# Shimano Calcutta 400B Levelwind



## fishingcacher (Mar 29, 2008)

It appears that the one of the levelwind plastic gears is sticking. Haven't had time to remove the back plate to see what is going on. Just curious if this is a common problem.


----------



## MattK (Feb 9, 2006)

Not a common issue on Shimanos but it does happen from time to time.


----------



## Bantam1 (Jun 26, 2007)

I have never seen them stick unless they have become damaged in some way.


----------



## fishingcacher (Mar 29, 2008)

Looks like corrosion of the levelwind.
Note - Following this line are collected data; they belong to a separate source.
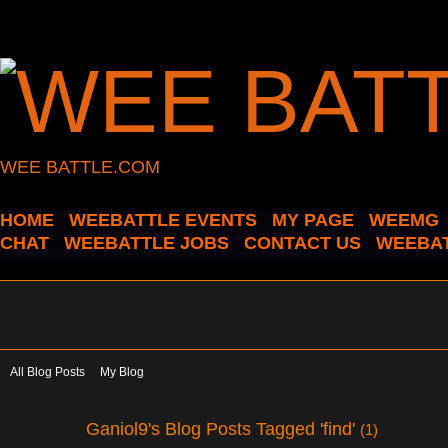
WEE BATTLE.COM
HOME
WEEBATTLE EVENTS
MY PAGE
WEEMG
CHAT
WEEBATTLE JOBS
CONTACT US
WEEBAT
All Blog Posts
My Blog
Ganiol9's Blog Posts Tagged 'find'
(1)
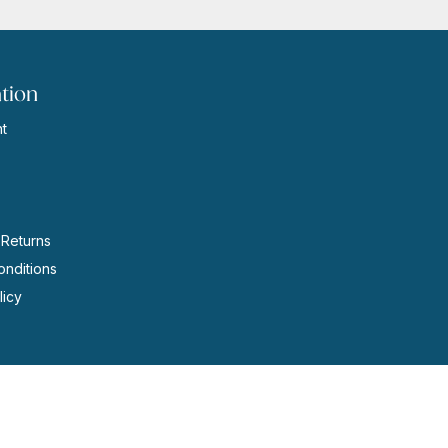
tion
t
s
 Returns
nditions
licy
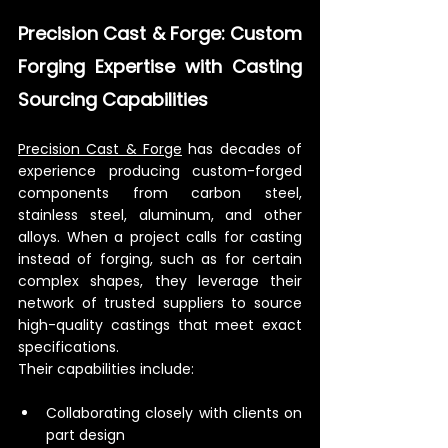
Precision Cast & Forge: Custom 
Forging Expertise with Casting 
Sourcing Capabilities
Precision Cast & Forge
 has decades of 
experience producing custom-forged 
components from carbon steel, 
stainless steel, aluminum, and other 
alloys. When a project calls for casting 
instead of forging, such as for certain 
complex shapes, they leverage their 
network of trusted suppliers to source 
high-quality castings that meet exact 
specifications.
Their capabilities include:
Collaborating closely with clients on 
part design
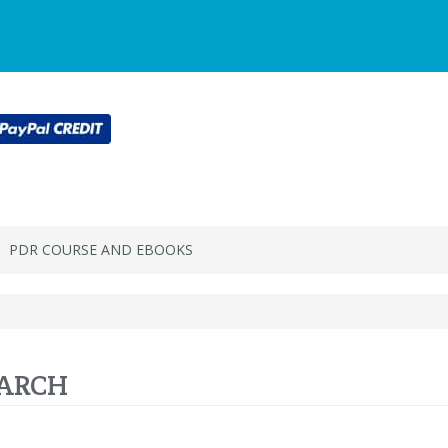
Main
Login or register
SPECIALS
ACCOU
Menu
PDR COURSE AND EBOOKS
ARCH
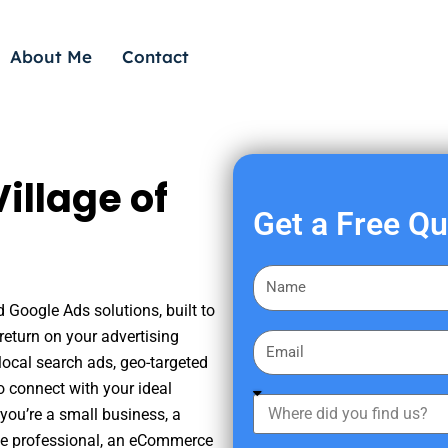
About Me
Contact
illage of
Get a Free Q
F
i
d Google Ads solutions, built to
r
eturn on your advertising
E
s
ocal search ads, geo-targeted
m
t
o connect with your ideal
a
W
N
you’re a small business, a
i
h
a
tate professional, an eCommerce
l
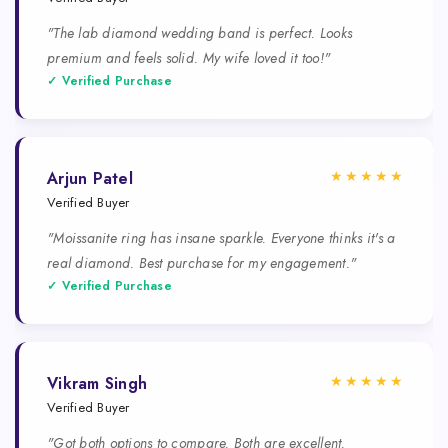
"The lab diamond wedding band is perfect. Looks
premium and feels solid. My wife loved it too!"
✓ Verified Purchase
★★★★★
Arjun Patel
Verified Buyer
"Moissanite ring has insane sparkle. Everyone thinks it's a
real diamond. Best purchase for my engagement."
✓ Verified Purchase
★★★★★
Vikram Singh
Verified Buyer
"Got both options to compare. Both are excellent.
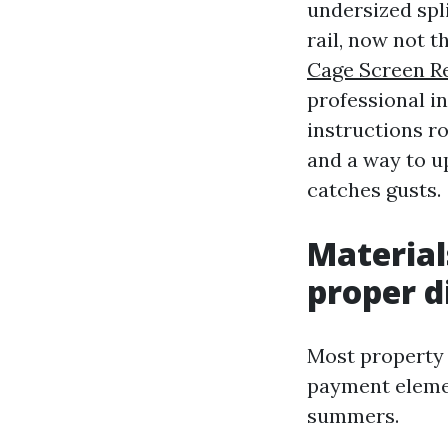
undersized spli
rail, now not t
Cage Screen R
professional i
instructions r
and a way to u
catches gusts.
Material
proper d
Most property 
payment elemen
summers.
Since the powder is blue there must be some copper int he levelwind.


----------



## MattK (Feb 9, 2006)

Not the best picture but it almost looks like the blue Penn grease.


----------



## fishingcacher (Mar 29, 2008)

fishingcacher said:


> Looks like corrosion of the levelwind. Since the powder is blue there must be some copper int he levelwind.


I bought the reel used so blue Penn grease makes more sense.


----------



## fishingcacher (Mar 29, 2008)

Looks like it is the small gear failed in two places.


----------



## Bantam1 (Jun 26, 2007)

Something got stuck in the worm shaft, or a finger got stuck in there. That is the only way that gear can be damaged like this.


----------



## MattK (Feb 9, 2006)

Bantam1 said:


> Something got stuck in the worm shaft, or a finger got stuck in there. That is the only way that gear can be damaged like this.


Or chupacabra


----------



## fishingcacher (Mar 29, 2008)

Bantam1 said:


> Something got stuck in the worm shaft, or a finger got stuck in there. That is the only way that gear can be damaged like this.


The strange thing about this was it was messed up the first time I used it since my last trip. At any rate it is good to have the cheapest part fail as i found one at a store for 1.53 including tax. It is nice to be able to easily buy parts for reels.


----------



## fishingcacher (Mar 29, 2008)

I think I finally have an explanation for what happened. After trying to get the level wind to work I ended up removing it and cleaning it and that seems to have done the trick. I think the reason why the gear failed was I remember noticing the level wind knob appeared to be a little loose and tightened it done with my finger. That combined with all the excess dried out grease caused it to jam and I think I over torqued the gear with the power handle on the reel. That's my story and I am sticking to it.


----------